Le prince Alexandre Kara-Georgevitch était un homme de trente-six ans lorsque la révolution de 1842 lui donna le trône de Serbie. Il était né en 1806, pendant ces luttes formidables où son père transformait les bandits en héros et arrachait les Serbes au joug le plus odieux qui fut jamais. ’Comment n’avait-il pas gardé la flamme de ces grands jours ? Il n’avait que sept ans, je le sais, lorsque son père avait fui le théâtre de sa gloire, il avait onze ans lorsque le fondateur de la principauté serbe eut la tête tranchée, et la plus grande partie de sa vie s’était écoulée dans l’exil ; il semble pourtant que de tels souvenirs auraient dû éveiller en lui des ambitions plus hautes.
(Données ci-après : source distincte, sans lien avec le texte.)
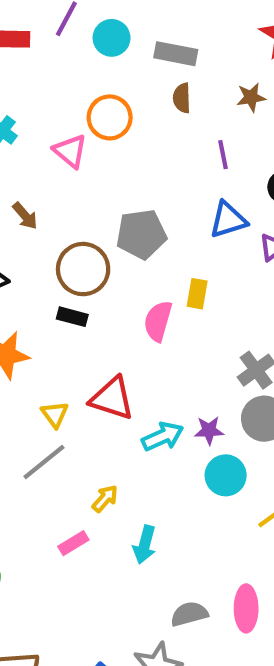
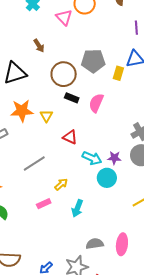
yellow rectangle: (197, 294) -> (118, 73), moved
black rectangle: (72, 317) -> (72, 98), moved
red triangle: (112, 398) -> (70, 137), size x0.7
yellow triangle: (55, 414) -> (46, 116), moved
cyan arrow: (163, 437) -> (92, 158), turned 42
cyan circle: (226, 475) -> (107, 178), moved

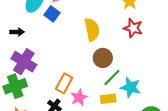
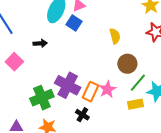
yellow semicircle: (92, 30) -> (115, 36), size x0.7
purple cross: (24, 62) -> (68, 85), moved
pink star: (79, 97) -> (107, 89), moved

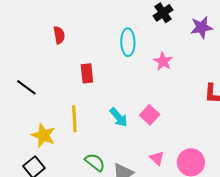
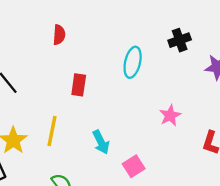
pink star: (163, 61) -> (170, 116), moved
pink square: (150, 115) -> (134, 166), moved

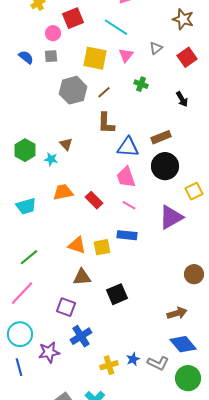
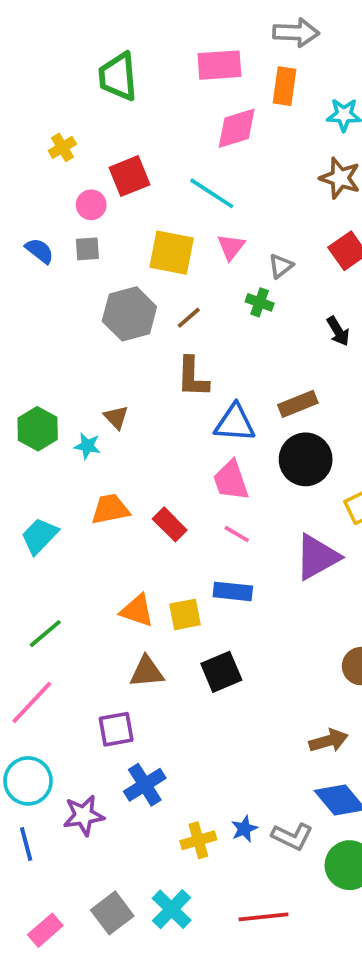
gray triangle: (156, 48) -> (281, 266), moved
cyan trapezoid: (26, 206) -> (40, 536), turned 150
black square: (117, 294) -> (221, 672), moved
purple square: (66, 307) -> (116, 729), turned -30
Soit qu’il voulût servir son pays sous les Obrenovitch, soit qu’il aimât mieux réserver son avenir, il aurait dû montrer que le fils de Kara-George comprenait la valeur et les devoirs d’un titre comme celui-là. On ne rencontre chez le prince Alexandre aucune trace de tels sentimens. Certes nul ne peut lui reprocher d’avoir prêté la main au renversement du prince Michel. Tout cela s’est fait en dehors de lui. Est-il bien sûr qu’il ait désiré le pouvoir ? On ne saurait l’affirmer. Les événemens l’ont pris par la main, il s’est laissé conduire[1]. Ayant désiré rentrer en Serbie après la chute de Milosch, il avait obtenu sans peine l’agrément du prince. Michel, qui l’avait admis auprès de sa personne à titre d’aide-de-camp ; quelque temps après, il se trouva prince de Serbie. Froideur,

  1. Un témoin des événemens, M. le docteur Patzech, très dévoué, il est vrai, à Michel Obrenovitch, va jusqu’à dire du prince Alexandre : « Il fut élu, emmené et salué. prince, sans avoir eu le temps de comprendre parfaitement ce qui se passait. »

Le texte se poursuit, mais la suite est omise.